Not to say I’m judging, I am among the worst offenders. It all makes sense given the amount of time we spend with ourselves, but I worry sometimes we get hung up on the irrelevant. I suppose relationships are interesting, but only in the way dreams are interesting. You may have had the most amazing, intense, suspenseful, cinematic, beautiful dream of all time, but chances are you can’t relate the story to me the way it happened. Dream logic gets in the way of it being a compelling story. In the same vein, you may have the most amazing, confusing, beautiful, complex, loving relationship of all time, but chances are it’ll sound like a bad soap opera storyline or young adult book when you impart on me your tale. That’s not to say there aren’t interesting aspects, but we seem to get obsessed. Almost every thought is filtered through some device that turns it into a personal drama. Not necessarily a negative drama, but somehow concerning some relationship or another. It gets boring after a while. It’d be like going through your life only reading a single genre of book or music. I love a good Zeppelin song but you have to give me some garage punk every so often. But whereas limiting ourselves to one type of music is a fault of our own making, being obsessed with ourselves isn’t. Everything in our lives is the most important thing to us because it’s happening to us.

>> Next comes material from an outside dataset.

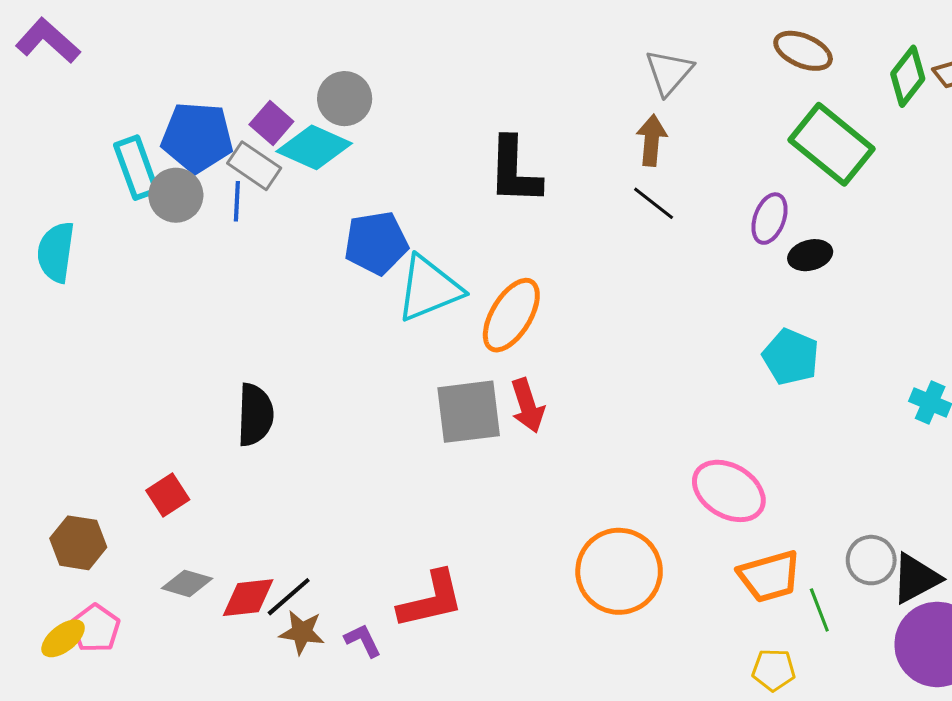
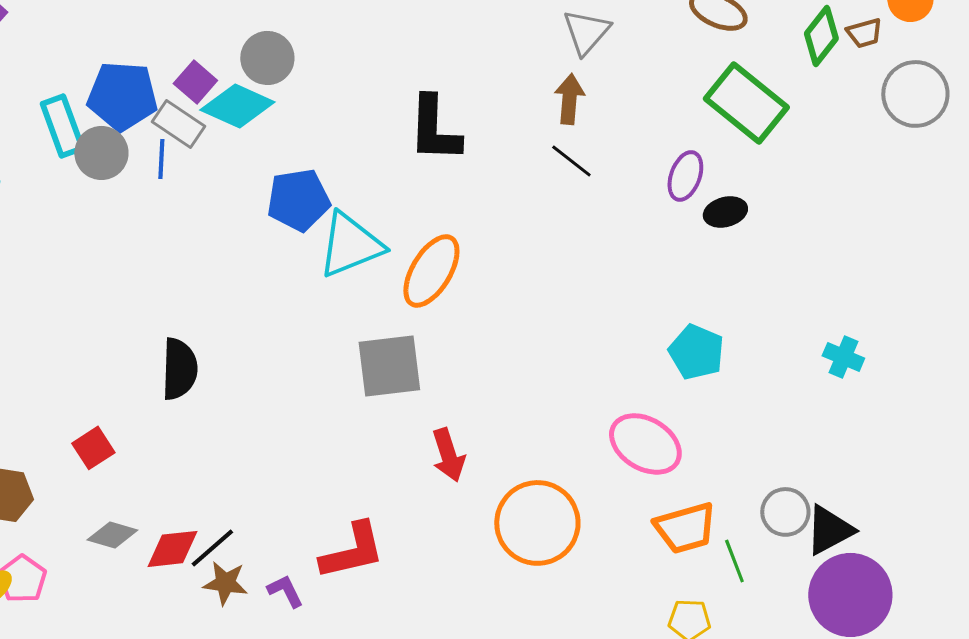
cyan pentagon: (791, 357) -> (696, 352), moved
red arrow: (528, 406) -> (448, 455), moved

“If he was to lose his little finger tomorrow, he would not sleep tonight; but, provided he never saw them, he will snore with the most profound security over the ruin of a hundred millions of his brethren, and the destruction of that immense multitude seems plainly an object less interesting to him, than this paltry misfortune of his own.”
– Adam Smith
It’s difficult to really hammer that way of thinking into our heads to make it second nature, and maybe some people don’t want to, but it’s hard to reason out of. (If you care at all about reasoning, and many people don’t. But if that’s the case, you aren’t involved in this conversation and your opinions are irrelevant regarding most things in life.) What’s clear is that those scales aren’t balanced. A social rejection will ruin my day, and maybe my week, but thousands dying might get a retweet. Yes, it would be impossible to even the scale but adjusting it wouldn’t be too bad.

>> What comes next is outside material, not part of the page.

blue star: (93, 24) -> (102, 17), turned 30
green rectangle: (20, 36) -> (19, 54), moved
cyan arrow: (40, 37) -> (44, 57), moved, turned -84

I think the cliches (or what some people call wisdom) like, “It could be worse.” or “Be thankful for what you have because others aren’t so lucky.” have it a bit backwards. They tend to focus on us, better off, people. Sure, be thankful for what you have, but how about we turn the cliches to the other people involved. Instead of wasting that empathy on ourselves we might consider people who truly need it. In our own lives, we think about our problems and we try to fix them, sometimes making them worse in the process, but we’re trying. I won’t deny that’s necessary for a good life, there needs to be local fun and happiness, but hopefully some of that attention can be spared. Some can be turned to the hundred millions in various states of ruin. With that attention shifted we can try harder to fix things a little. (I refer back to my post about being ethical. It’s not always fun to think about child labor or animal abuse, but making small changes to what we consume, and how, can really improve things. For instance, there are tons of clothing companies (and sites like teespring) that donate money when you buy clothes. Or even just using smile.amazon.com for things you were going to buy anyway.)